The SOB Beer Blog
Our rants about beer and beer culture.
Wait… How Much Did You Pay For That Beer Can?
10.02.2012 12:00 PM
The Dying Art of Can Collecting
At our cabin, we’ve got a collection of beer cans – on the ceiling (where else?!) that date back to the 1950s. We didn’t start it… but we sure as hell can’t finish it. No matter how trashy or kitschy it may be, it’s one of our favorite parts of the place.
It reminds us that, once upon a time, ancestors were here…
Rolling down the hill from the fire pit to the bathroom – drunk…
Falling asleep with their boots on before 10 p.m….
And bleeding their tipsy dry at Poker.
Yet, now I realize that this junk my husband’s relatives couldn’t part with could actually be our golden ticket!
10 Cans Worth Their Weight in Gold (literally!!!)
I just read that one can of Gibbons Bock Beer is expected to sell at auction for $50,000!!!
Collectors love old cone-top cans -- typically worth $40, although some -- like this one from Schmidt’s -- bid for $1,000…
And Rainier’s Royal Cone-top from the 1930s sold for $37,501 a few years ago…
Even Schlitz, which was mass-produced, will fetch $100…
There are WWII era cans made specially for troops serving overseas…
And there are flat-top cans from defunct breweries of old that’ll fetch $100 to over $1,000…
If you need a can-opener to crack a beer, you may be able to sell a mint-condition can for $1,000+…
There is beer “for men only” made from virtually indestructible cans, now worth $500…
And 007’s Beer Can sells for over $200 at auction if it’s in good condition…
Collectors just love “instructional” cans that sell anywhere from $40 to $1,000+…
And A Few False Alarms
Of course, it’s also possible to have awesome cans that are just worth $1 - $5 because they were so prized by collectors in the 60s, 70s and 80s, when beer can collecting was “the cat’s pajamas”…
*Helpful Hint: Look up the value of cans in your collection here at Brewiana Co.
The History of Can Collecting
Back in the glory days (1978), official “beer collector” membership hit a peak of 11,954. Back then, it was heavily promoted by newly formed collection clubs and it went the way of baseball card collecting. Today, that number is down to 3,570 – with the average collector about 59-years-old (practically on death’s doorstep!) and only 19 members under age 30.
Could It Be… A Beer Can Resurgence?
However, beer can collecting is said to be making a surge amongst the younger generations… and by “younger” I mean 10-year-olds. SERIOUSLY! Ten-year-old Randy Langenbach may be the youngest collector, with an assortment of 200 beer cans that he hangs onto because he “just likes how they look.” (Go, Little Man!)
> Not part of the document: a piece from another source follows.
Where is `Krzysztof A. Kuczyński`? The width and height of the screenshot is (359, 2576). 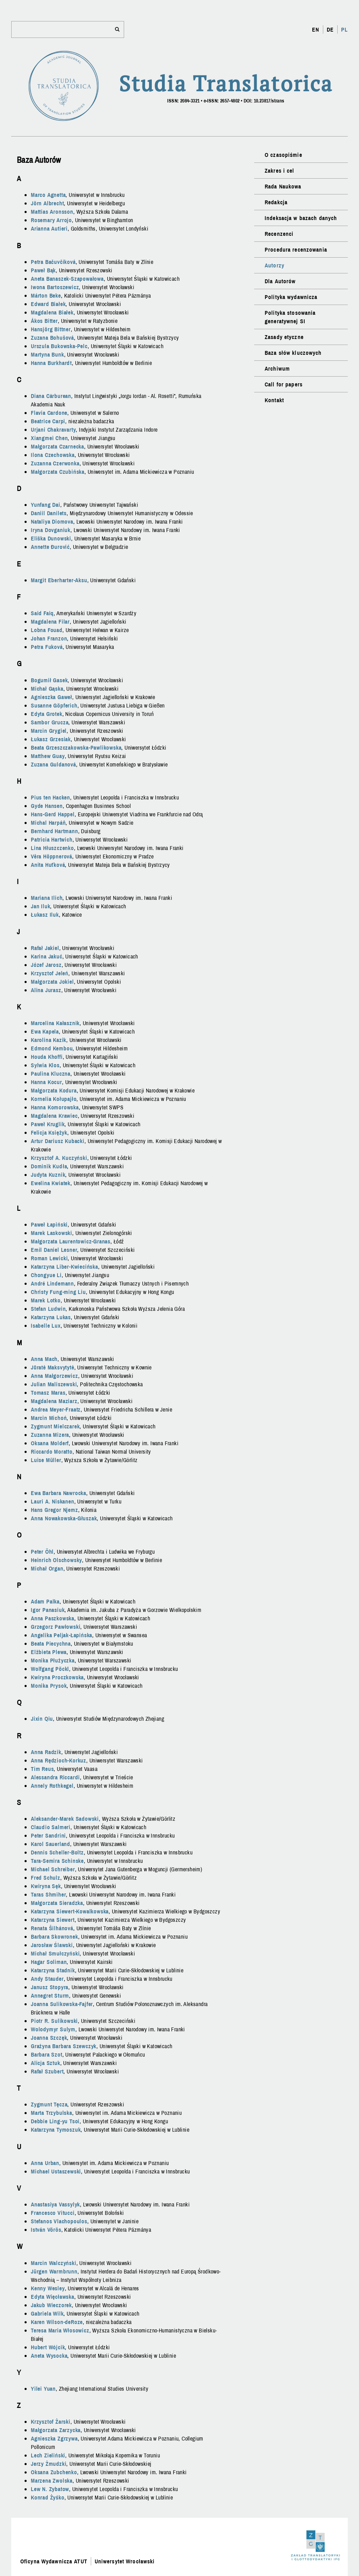 Krzysztof A. Kuczyński is located at coordinates (59, 1158).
According to the Wall Street Journal, The Brewery Collectibles Club of America planned an essay contest awarding free membership to youngsters who could best describe why they like hoarding cans!
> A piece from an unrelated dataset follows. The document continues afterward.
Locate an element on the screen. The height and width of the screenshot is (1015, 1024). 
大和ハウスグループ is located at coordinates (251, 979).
One desperate can-hoarding parent admitted to the WSJ that he tried getting his 14-year-old daughter into the sport by giving her 20 cans featuring cute safari animal designs. He said he “doesn’t think girls are interested in beer at all” (HAH!!!!!!!!!!!!!!!!)
(Pfft - I even got both of my little sisters on the beer train!)
Perhaps with all the microbreweries like Oskar Blues releasing beer ONLY in cans, a love for this cheap, accident-proof, and convenient container will come back among the younger generations. It will take a lot of breaking down the barriers of beer snobbery, I’ll admit… but it is plausible.
*Helpful Hint: Check out Container Wars – 5 Great Beers That Come In Cans.
Take A Moment To Appreciate A Beer Can Today!
So I say… visit your local beer store and admire a beer can today. (Send us a pic of your favorite one and perhaps we’ll feature it in a future blog!)
PS. In case you were wondering… Yes, there is a “Beer Can Appreciation Day” … It’s January 24th – which is the first day canned beer was sold in America (back in 1935.) So why not start planning your road trip to Pennsylvania to see the world’s largest beer can collection (currently up to 80,000+)?